- Problem to solve -
Copy every record below exactly as written, but leave out the pictures.

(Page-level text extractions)
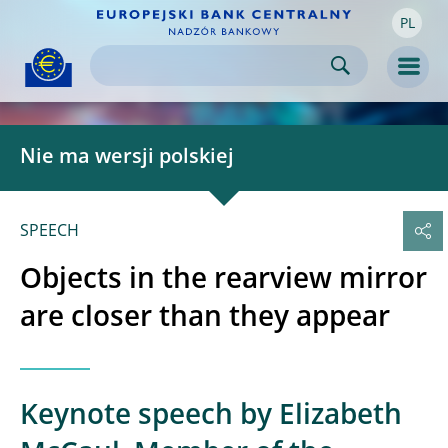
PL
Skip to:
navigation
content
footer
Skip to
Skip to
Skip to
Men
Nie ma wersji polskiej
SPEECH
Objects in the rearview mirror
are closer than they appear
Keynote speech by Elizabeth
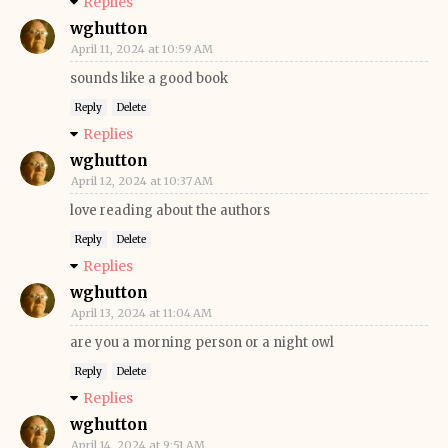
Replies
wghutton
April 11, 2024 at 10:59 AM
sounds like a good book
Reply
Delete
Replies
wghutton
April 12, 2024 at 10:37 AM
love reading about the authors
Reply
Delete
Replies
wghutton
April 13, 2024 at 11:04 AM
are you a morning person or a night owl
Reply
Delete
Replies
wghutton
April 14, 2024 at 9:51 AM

- Response to the task -
PL
Skip to:
navigation
content
footer
Skip to
Skip to
Skip to
Men
Nie ma wersji polskiej
SPEECH
Objects in the rearview mirror
are closer than they appear
Keynote speech by Elizabeth
Replies
wghutton
April 11, 2024 at 10:59 AM
sounds like a good book
Reply
Delete
Replies
wghutton
April 12, 2024 at 10:37 AM
love reading about the authors
Reply
Delete
Replies
wghutton
April 13, 2024 at 11:04 AM
are you a morning person or a night owl
Reply
Delete
Replies
wghutton
April 14, 2024 at 9:51 AM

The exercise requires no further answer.